(Problem details):
Would you copy every record exactly as it stands and drop the pictures?

***

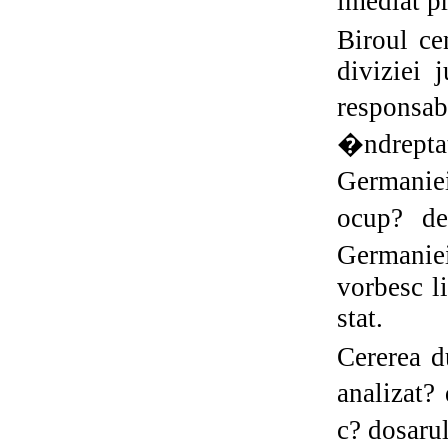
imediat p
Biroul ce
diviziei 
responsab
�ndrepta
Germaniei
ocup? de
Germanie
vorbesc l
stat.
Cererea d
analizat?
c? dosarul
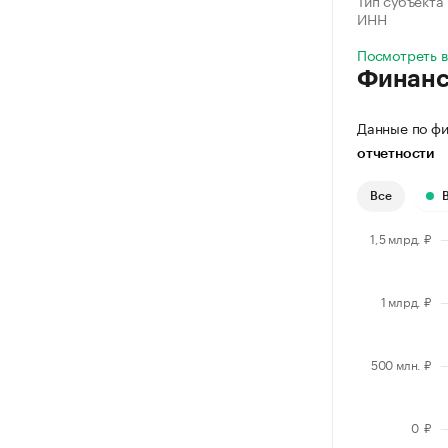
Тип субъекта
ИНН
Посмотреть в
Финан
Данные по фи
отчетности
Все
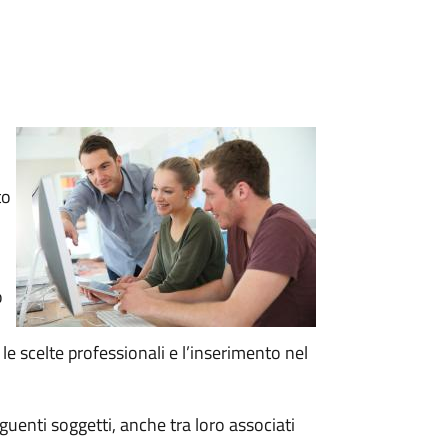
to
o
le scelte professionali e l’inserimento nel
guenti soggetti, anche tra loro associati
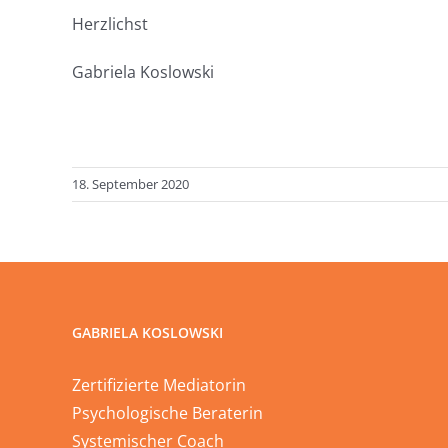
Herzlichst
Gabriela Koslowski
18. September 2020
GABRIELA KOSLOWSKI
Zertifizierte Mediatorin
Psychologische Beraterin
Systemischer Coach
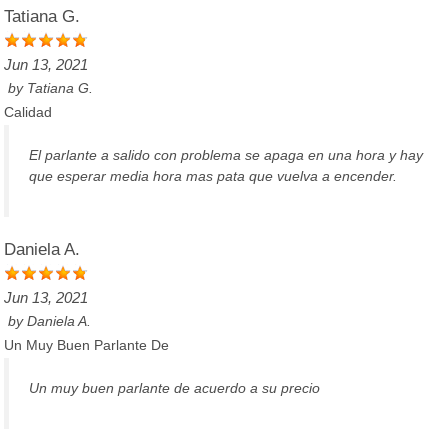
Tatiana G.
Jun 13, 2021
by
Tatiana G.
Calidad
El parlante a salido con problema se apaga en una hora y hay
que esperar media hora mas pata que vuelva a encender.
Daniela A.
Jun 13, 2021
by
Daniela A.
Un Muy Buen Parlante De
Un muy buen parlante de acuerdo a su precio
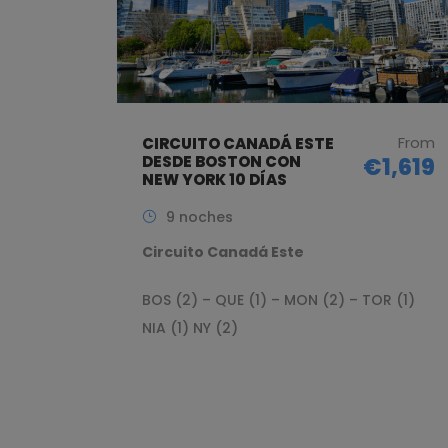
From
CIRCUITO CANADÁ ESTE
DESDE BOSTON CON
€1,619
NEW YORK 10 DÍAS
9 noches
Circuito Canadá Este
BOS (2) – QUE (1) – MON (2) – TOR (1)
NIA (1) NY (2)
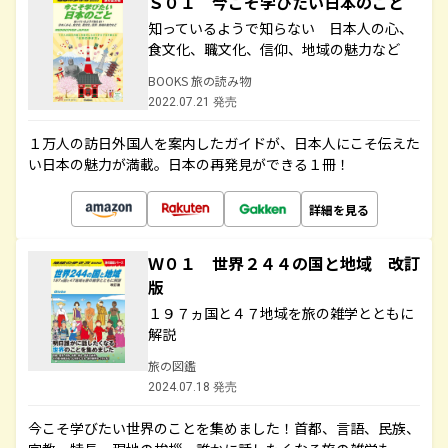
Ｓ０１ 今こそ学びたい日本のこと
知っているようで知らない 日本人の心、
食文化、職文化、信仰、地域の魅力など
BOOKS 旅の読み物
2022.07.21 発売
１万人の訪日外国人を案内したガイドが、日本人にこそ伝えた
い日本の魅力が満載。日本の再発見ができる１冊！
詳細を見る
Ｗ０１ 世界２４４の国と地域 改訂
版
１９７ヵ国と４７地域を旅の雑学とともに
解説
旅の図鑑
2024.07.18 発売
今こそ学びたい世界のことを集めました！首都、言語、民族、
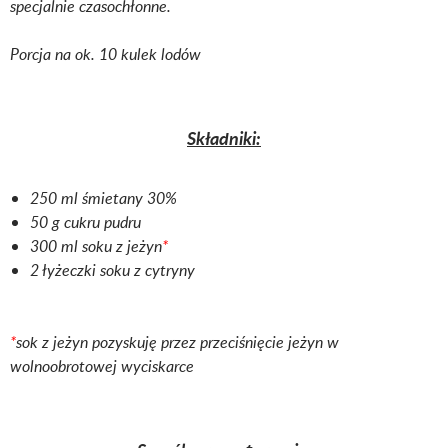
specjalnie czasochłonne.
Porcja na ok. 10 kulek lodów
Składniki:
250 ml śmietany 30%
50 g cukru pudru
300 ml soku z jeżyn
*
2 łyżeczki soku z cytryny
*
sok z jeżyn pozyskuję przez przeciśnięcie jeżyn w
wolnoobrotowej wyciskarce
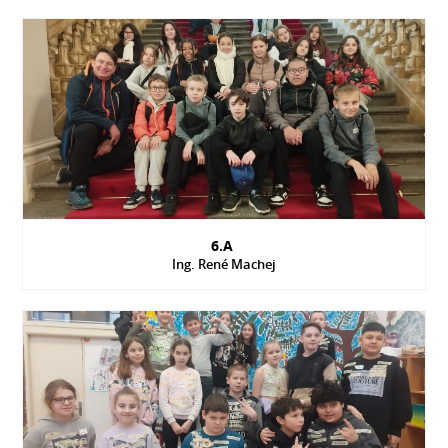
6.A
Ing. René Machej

***

(Reply):
imediat p
Biroul ce
diviziei 
responsab
�ndrepta
Germaniei
ocup? de
Germanie
vorbesc l
stat.
Cererea d
analizat?
c? dosarul
Тип субъекта
ИНН
Посмотреть в
Финан
Данные по фи
отчетности
Все
to
o
le scelte professionali e l’inserimento nel
guenti soggetti, anche tra loro associati
Herzlichst
Gabriela Koslowski
18. September 2020
GABRIELA KOSLOWSKI
Zertifizierte Mediatorin
Psychologische Beraterin
Systemischer Coach
Tatiana G.
Jun 13, 2021
by
Tatiana G.
Calidad
El parlante a salido con problema se apaga en una hora y hay
que esperar media hora mas pata que vuelva a encender.
Daniela A.
Jun 13, 2021
by
Daniela A.
Un Muy Buen Parlante De
Un muy buen parlante de acuerdo a su precio
From
CIRCUITO CANADÁ ESTE
DESDE BOSTON CON
€1,619
NEW YORK 10 DÍAS
9 noches
Circuito Canadá Este
BOS (2) – QUE (1) – MON (2) – TOR (1)
NIA (1) NY (2)
Ｓ０１ 今こそ学びたい日本のこと
知っているようで知らない 日本人の心、
食文化、職文化、信仰、地域の魅力など
BOOKS 旅の読み物
2022.07.21 発売
１万人の訪日外国人を案内したガイドが、日本人にこそ伝えた
い日本の魅力が満載。日本の再発見ができる１冊！
詳細を見る
Ｗ０１ 世界２４４の国と地域 改訂
版
１９７ヵ国と４７地域を旅の雑学とともに
解説
旅の図鑑
2024.07.18 発売
今こそ学びたい世界のことを集めました！首都、言語、民族、
specjalnie czasochłonne.
Porcja na ok. 10 kulek lodów
Składniki:
250 ml śmietany 30%
50 g cukru pudru
300 ml soku z jeżyn
*
2 łyżeczki soku z cytryny
*
sok z jeżyn pozyskuję przez przeciśnięcie jeżyn w
wolnoobrotowej wyciskarce
6.A
Ing. René Machej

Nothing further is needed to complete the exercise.